Inca Gold: Mama Quilla

Mama Quilla or Mother Moon governed the festival calendar of the Inca. She represented the seasonal cycles, health, prosperity, divination, and time. Mama Quilla was insightful to the Inca. She could warn of impending danger through the means of eclipses and provide guidance through divination. She was the sister and wife of Inti, daughter of Viracocha and mother of Manco Capac and Mama Ocllo ( the founders of the Inca empire and culture). She was widely viewed as a defender of women and was the Goddess of marriage and the menstrual cycle.

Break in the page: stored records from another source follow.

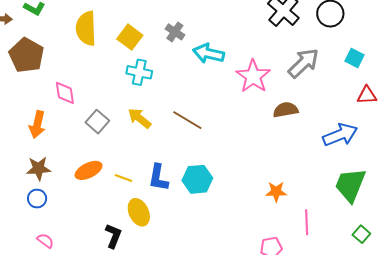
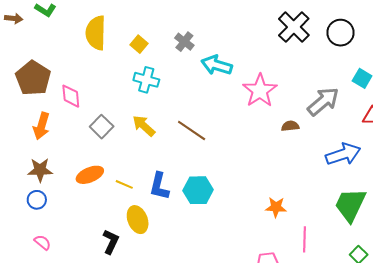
yellow square: (130, 37) -> (139, 44), size x0.7
brown pentagon: (27, 55) -> (33, 78), moved
gray arrow: (303, 63) -> (323, 101), moved
brown semicircle: (286, 110) -> (290, 126), size x0.7

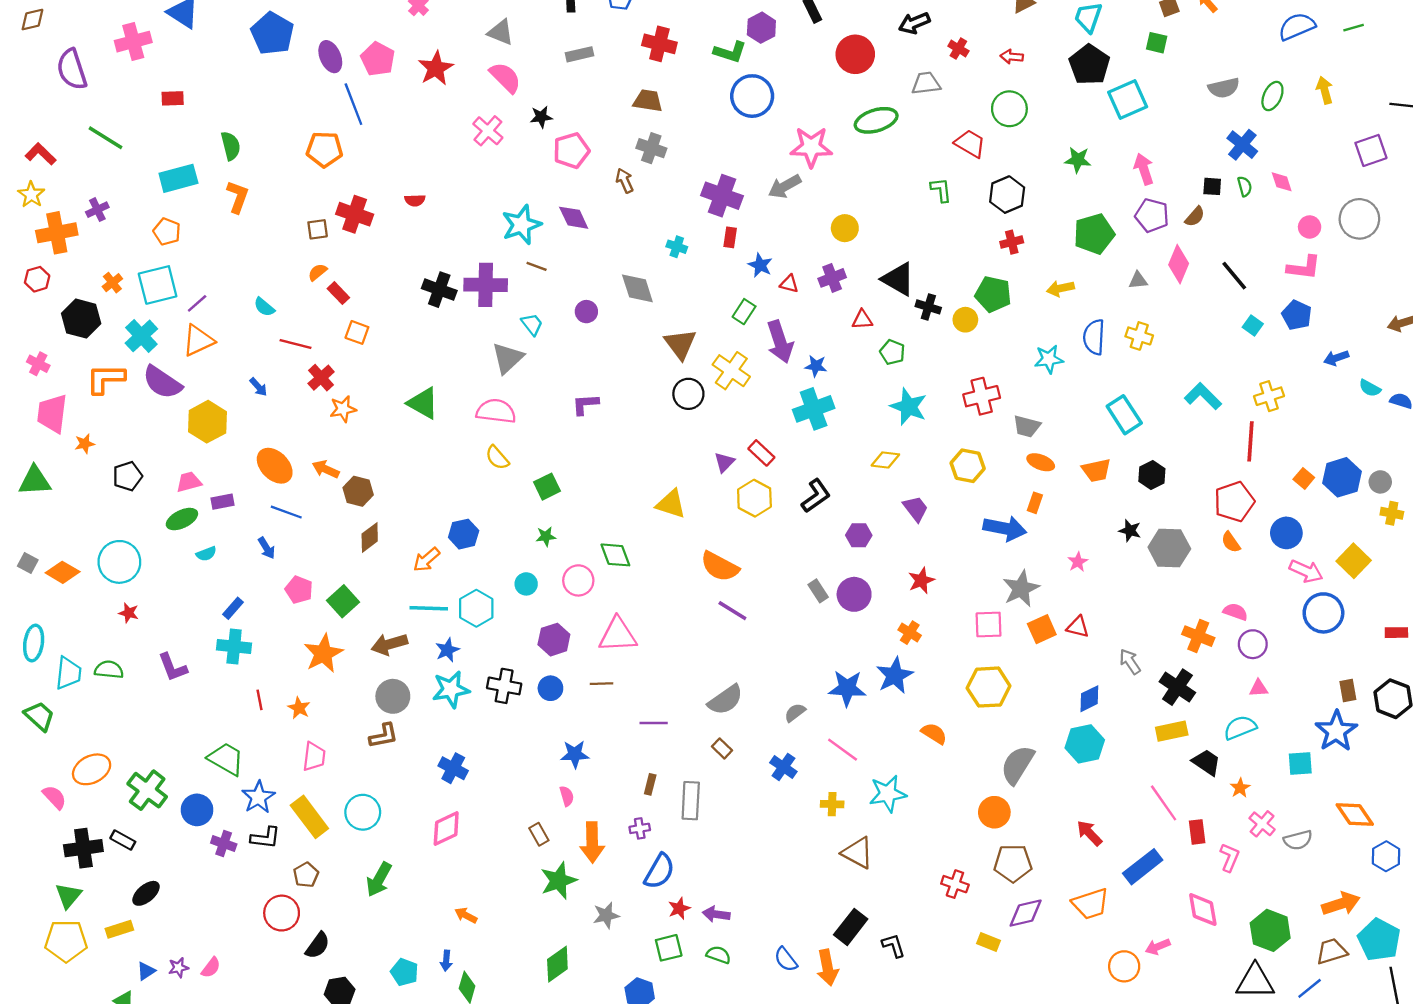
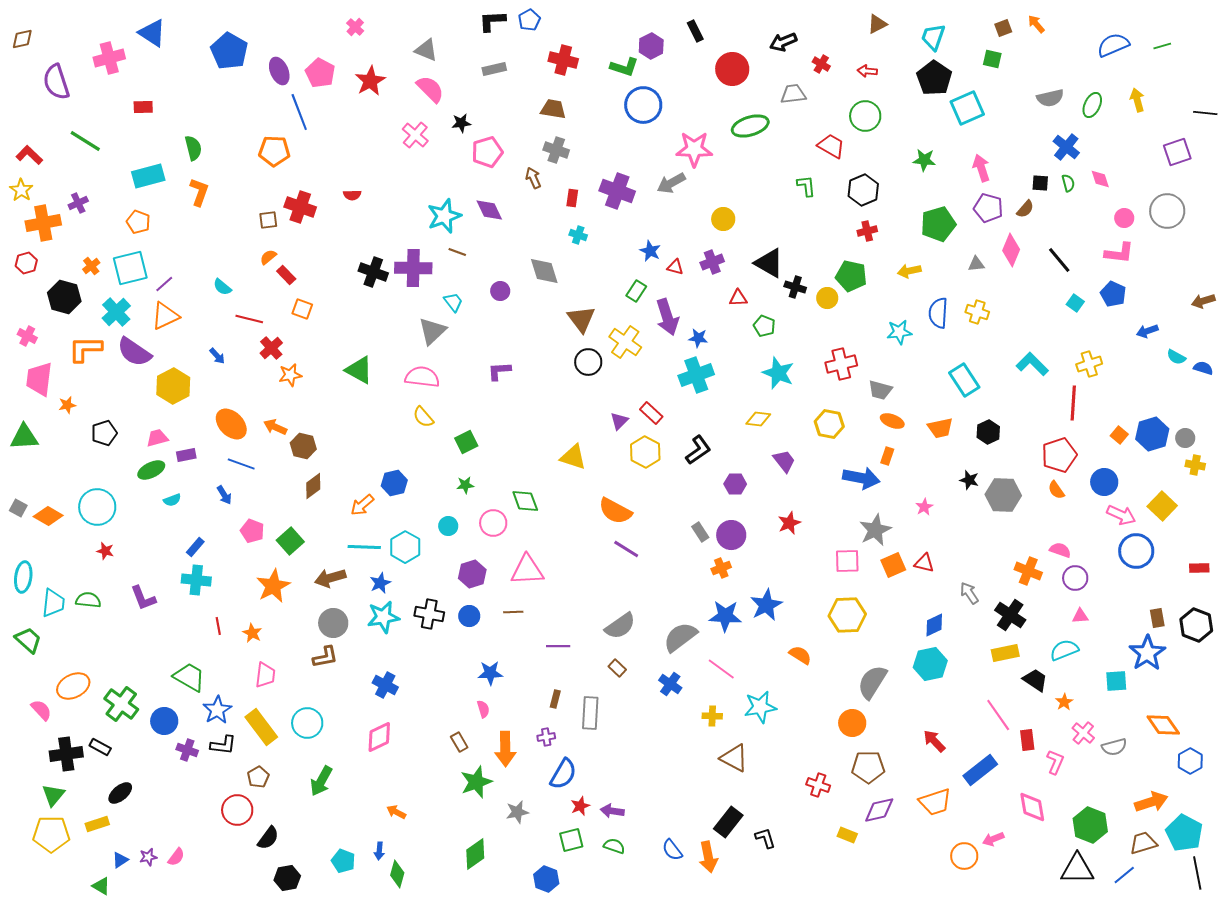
red rectangle: (730, 237) -> (572, 198), moved
orange cross: (910, 633) -> (721, 568), moved, turned 36
gray semicircle: (795, 713) -> (680, 637), size x1.8

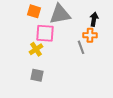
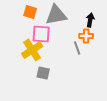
yellow cross: (36, 49) -> (32, 50), size x1.5
gray square: (37, 75) -> (43, 73), moved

Divination was common in Inca society. While the Sun is shining, sit beneath the shade of a tree and watch closely as the Sun’s light shines through the branches and leaves. While observing the shadows cast and the patterns it would make one should keep a question in their mind. Mama Quilla’s response would be written in the patterns and changes of light in the shadows. Another common divination ritual was for unfavorable weather. In the event of unfavorable weather, place any yellow-colored herbs on a fire source and watch what unfolds. Popping or flying indicates lots of energy and positive response. Smouldering indicated anger and an iffy response. Finally, if the flames died out completely then this was understood as a definite negative and one should not proceed.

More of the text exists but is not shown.